Sensitivity analysis of random two-body interactions
Calvin W. Johnson, Plamen G. Krastev

TL;DR
This paper demonstrates that low-lying spectra in the shell model are highly sensitive to only a few linear combinations of two-body matrix elements, whether from random ensembles or empirical fits, revealing underlying similarities.
Contribution
It shows that random two-body interactions exhibit sensitivity patterns similar to empirical interactions, highlighting fundamental features of nuclear spectra.
Findings
Low-lying spectra are sensitive to few linear combinations of matrix elements.
Random and empirical interactions share similar sensitivity patterns.
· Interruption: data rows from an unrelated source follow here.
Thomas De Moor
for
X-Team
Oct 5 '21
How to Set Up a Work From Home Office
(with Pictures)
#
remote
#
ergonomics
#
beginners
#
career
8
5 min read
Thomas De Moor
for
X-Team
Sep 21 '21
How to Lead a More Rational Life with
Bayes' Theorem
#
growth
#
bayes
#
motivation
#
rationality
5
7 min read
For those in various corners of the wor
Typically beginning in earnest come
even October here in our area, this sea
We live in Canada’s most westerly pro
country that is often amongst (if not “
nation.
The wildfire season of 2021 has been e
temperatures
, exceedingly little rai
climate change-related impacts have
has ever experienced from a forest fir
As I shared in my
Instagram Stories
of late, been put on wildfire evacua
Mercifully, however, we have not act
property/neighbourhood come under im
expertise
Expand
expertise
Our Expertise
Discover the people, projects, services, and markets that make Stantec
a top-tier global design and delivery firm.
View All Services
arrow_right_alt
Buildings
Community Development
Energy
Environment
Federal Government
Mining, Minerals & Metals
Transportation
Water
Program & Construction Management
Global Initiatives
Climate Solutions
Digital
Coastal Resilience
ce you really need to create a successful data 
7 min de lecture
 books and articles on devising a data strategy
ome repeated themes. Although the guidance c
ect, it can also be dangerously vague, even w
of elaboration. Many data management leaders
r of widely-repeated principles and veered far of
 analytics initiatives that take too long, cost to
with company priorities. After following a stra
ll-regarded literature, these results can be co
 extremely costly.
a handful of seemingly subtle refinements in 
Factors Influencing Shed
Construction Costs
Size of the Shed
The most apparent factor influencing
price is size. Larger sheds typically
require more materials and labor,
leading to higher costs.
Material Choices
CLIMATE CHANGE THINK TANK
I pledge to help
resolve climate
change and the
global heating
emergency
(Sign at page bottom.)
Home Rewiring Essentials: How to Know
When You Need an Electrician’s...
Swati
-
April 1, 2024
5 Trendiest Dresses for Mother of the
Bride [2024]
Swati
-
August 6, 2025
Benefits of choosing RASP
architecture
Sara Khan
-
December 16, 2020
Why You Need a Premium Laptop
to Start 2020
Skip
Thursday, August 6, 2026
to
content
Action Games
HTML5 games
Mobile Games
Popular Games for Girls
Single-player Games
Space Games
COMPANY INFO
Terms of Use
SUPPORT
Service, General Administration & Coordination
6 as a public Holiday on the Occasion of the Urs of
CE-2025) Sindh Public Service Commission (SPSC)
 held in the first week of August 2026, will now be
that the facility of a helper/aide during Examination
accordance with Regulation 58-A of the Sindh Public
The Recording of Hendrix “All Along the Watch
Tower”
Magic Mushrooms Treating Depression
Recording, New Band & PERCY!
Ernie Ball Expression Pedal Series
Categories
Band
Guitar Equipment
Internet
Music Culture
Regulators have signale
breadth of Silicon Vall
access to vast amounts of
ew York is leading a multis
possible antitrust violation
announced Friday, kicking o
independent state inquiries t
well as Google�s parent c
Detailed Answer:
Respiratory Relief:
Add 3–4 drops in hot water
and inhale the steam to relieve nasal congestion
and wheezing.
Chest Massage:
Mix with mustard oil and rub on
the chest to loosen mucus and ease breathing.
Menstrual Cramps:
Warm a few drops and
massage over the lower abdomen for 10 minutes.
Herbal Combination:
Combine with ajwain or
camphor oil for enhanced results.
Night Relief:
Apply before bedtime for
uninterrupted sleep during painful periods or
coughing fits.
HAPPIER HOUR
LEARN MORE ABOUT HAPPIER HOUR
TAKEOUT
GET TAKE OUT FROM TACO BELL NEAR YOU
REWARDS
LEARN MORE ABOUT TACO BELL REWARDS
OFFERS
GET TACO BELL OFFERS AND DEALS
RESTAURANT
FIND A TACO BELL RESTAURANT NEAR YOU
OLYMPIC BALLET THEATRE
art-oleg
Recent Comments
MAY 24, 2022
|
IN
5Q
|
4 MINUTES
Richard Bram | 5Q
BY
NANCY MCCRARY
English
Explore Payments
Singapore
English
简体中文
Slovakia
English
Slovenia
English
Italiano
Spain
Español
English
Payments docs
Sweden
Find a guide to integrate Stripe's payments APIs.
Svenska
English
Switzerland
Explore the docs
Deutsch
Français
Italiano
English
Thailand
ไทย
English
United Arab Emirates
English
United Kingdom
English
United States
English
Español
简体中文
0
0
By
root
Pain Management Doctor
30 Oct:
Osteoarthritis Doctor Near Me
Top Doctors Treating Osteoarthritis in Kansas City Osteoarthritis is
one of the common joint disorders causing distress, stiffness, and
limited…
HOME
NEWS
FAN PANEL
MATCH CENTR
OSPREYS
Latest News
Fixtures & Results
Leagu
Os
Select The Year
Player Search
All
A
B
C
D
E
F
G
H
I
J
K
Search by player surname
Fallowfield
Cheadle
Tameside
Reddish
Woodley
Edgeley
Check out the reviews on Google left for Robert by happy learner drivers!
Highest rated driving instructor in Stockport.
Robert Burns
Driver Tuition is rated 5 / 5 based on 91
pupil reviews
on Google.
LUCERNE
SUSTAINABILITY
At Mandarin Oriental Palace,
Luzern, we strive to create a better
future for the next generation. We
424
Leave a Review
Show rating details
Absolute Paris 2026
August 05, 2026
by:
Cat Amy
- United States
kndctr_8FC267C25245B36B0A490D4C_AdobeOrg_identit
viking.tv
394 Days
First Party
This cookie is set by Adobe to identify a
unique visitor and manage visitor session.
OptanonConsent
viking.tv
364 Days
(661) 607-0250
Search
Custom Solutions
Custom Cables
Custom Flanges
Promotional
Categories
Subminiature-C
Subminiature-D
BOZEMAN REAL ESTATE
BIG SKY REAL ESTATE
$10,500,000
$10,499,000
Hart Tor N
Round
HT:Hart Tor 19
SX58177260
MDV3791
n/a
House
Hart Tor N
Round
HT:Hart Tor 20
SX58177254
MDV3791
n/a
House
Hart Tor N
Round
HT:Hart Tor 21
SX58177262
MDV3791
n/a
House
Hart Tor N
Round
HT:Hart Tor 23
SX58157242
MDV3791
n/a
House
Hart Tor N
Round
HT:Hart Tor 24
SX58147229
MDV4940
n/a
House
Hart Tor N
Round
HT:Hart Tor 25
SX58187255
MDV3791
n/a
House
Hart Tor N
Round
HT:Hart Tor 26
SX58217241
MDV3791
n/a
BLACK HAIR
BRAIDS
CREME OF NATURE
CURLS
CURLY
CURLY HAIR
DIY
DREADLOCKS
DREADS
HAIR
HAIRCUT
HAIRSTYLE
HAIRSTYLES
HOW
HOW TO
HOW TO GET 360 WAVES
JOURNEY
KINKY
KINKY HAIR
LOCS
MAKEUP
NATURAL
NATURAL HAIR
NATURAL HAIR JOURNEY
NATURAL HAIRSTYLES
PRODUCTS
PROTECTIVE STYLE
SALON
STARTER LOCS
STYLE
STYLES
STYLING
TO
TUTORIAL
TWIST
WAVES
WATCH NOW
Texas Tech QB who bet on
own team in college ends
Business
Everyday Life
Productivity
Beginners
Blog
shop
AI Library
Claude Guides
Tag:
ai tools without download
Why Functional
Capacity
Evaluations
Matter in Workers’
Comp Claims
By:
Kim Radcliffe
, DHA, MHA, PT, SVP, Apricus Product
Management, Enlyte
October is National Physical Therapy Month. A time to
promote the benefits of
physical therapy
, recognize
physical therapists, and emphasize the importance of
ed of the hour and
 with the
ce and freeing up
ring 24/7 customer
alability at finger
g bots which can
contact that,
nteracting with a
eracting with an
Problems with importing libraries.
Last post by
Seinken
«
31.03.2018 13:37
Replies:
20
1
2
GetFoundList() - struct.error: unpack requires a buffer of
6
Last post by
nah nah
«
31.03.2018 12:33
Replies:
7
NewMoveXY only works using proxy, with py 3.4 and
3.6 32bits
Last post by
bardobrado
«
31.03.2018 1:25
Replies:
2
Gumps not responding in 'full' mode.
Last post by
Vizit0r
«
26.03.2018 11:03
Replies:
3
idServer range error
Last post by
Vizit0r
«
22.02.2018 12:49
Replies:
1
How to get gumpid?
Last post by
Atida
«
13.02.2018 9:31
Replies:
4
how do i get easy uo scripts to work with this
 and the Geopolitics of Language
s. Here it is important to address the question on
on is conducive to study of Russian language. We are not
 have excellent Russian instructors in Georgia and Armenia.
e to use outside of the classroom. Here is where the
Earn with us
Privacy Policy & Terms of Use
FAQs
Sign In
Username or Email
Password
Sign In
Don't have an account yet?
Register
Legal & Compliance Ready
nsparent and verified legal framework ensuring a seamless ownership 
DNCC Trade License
Spectral sensitivity analyzed using monopole and contact interactions.
Abstract
The input to the configuration-interaction shell model includes many dozens or hundreds of independent two-body matrix elements. Previous studies have shown that when fitting to experimental low-lying spectra, the greatest sensitivity is to only a few linear combinations of matrix elements. Here we consider interactions drawn from the two-body random ensemble, or TBRE, and find that the low-lying spectra are also most sensitive to only a few linear combinations of two-body matrix elements, in a fashion nearly indistinguishable from an interaction empirically fit to data. We find in particular the spectra for both the random and empirical interactions are sensitive to similar matrix elements, which we analyze using monopole and contact interactions.